• REQUIRED ACTION: Sort through the material below and copy each line with "attente".

..............................

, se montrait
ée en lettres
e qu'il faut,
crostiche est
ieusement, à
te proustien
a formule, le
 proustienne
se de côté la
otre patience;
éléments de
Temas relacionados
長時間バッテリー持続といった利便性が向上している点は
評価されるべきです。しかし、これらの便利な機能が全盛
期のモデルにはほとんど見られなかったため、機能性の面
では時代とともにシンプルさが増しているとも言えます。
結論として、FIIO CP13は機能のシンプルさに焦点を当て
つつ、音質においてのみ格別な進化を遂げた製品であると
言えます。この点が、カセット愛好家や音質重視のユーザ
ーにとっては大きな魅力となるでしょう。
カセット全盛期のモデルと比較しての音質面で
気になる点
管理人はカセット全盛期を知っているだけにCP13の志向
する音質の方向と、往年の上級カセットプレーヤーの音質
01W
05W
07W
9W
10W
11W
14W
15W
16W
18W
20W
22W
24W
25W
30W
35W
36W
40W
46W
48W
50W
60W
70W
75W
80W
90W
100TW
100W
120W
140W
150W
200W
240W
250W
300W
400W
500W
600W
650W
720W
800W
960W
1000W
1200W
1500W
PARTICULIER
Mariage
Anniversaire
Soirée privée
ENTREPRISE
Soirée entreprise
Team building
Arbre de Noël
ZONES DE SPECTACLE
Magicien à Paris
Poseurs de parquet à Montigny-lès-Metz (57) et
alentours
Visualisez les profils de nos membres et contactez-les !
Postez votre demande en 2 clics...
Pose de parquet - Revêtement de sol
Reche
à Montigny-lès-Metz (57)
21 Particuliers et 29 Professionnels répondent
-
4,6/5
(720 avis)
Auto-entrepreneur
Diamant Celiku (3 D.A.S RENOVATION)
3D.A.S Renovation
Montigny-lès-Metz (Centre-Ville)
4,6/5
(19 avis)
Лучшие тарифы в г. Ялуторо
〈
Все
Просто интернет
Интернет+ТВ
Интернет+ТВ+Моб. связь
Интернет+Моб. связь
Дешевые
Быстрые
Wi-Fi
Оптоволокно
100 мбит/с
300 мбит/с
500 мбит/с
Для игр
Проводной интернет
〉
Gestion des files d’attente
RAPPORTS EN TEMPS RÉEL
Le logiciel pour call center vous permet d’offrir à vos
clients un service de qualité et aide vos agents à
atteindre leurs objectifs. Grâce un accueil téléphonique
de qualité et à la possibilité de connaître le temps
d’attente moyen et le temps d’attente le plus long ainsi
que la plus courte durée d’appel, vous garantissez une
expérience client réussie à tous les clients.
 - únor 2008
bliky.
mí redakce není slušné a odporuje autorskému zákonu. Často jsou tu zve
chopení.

..............................

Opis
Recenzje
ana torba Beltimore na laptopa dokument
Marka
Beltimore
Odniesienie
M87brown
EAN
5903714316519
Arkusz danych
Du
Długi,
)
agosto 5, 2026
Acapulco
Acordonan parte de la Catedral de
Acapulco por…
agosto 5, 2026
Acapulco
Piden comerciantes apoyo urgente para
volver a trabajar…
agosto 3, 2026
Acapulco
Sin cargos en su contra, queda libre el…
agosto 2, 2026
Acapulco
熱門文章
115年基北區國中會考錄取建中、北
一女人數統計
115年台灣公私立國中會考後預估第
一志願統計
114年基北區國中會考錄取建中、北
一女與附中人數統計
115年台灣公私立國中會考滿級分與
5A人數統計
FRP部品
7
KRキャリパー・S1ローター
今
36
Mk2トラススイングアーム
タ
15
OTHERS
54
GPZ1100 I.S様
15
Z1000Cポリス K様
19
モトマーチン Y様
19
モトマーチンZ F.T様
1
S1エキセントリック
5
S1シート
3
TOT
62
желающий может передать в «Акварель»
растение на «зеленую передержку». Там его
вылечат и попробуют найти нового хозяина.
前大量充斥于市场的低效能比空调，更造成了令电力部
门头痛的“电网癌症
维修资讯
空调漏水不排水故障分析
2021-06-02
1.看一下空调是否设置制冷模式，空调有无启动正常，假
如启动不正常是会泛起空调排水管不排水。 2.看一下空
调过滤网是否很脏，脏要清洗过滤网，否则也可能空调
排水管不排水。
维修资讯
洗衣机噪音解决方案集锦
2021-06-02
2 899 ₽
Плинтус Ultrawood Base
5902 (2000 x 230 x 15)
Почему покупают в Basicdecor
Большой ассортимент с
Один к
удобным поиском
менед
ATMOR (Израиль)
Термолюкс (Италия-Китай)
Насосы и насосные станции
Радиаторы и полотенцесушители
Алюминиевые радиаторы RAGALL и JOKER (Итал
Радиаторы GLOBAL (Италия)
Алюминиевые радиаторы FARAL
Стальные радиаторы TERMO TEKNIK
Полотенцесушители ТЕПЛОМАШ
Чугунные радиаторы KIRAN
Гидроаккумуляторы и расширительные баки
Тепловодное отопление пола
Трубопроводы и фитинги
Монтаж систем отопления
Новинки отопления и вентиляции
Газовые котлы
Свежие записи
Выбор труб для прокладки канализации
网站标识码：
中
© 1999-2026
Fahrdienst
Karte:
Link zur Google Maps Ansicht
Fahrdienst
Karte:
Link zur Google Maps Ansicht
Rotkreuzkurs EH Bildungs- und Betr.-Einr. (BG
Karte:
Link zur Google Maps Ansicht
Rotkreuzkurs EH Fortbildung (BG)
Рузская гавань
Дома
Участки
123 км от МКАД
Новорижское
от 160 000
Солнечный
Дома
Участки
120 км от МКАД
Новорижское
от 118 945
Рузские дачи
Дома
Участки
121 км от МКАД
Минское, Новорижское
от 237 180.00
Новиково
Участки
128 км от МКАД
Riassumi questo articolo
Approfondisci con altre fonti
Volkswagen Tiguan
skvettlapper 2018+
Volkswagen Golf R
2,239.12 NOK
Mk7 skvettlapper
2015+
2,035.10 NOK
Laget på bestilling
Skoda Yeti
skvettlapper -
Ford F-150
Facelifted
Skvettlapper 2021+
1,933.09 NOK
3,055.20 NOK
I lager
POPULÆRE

..............................

• EXERCISE SOLUTION:
Gestion des files d’attente
d’attente moyen et le temps d’attente le plus long ainsi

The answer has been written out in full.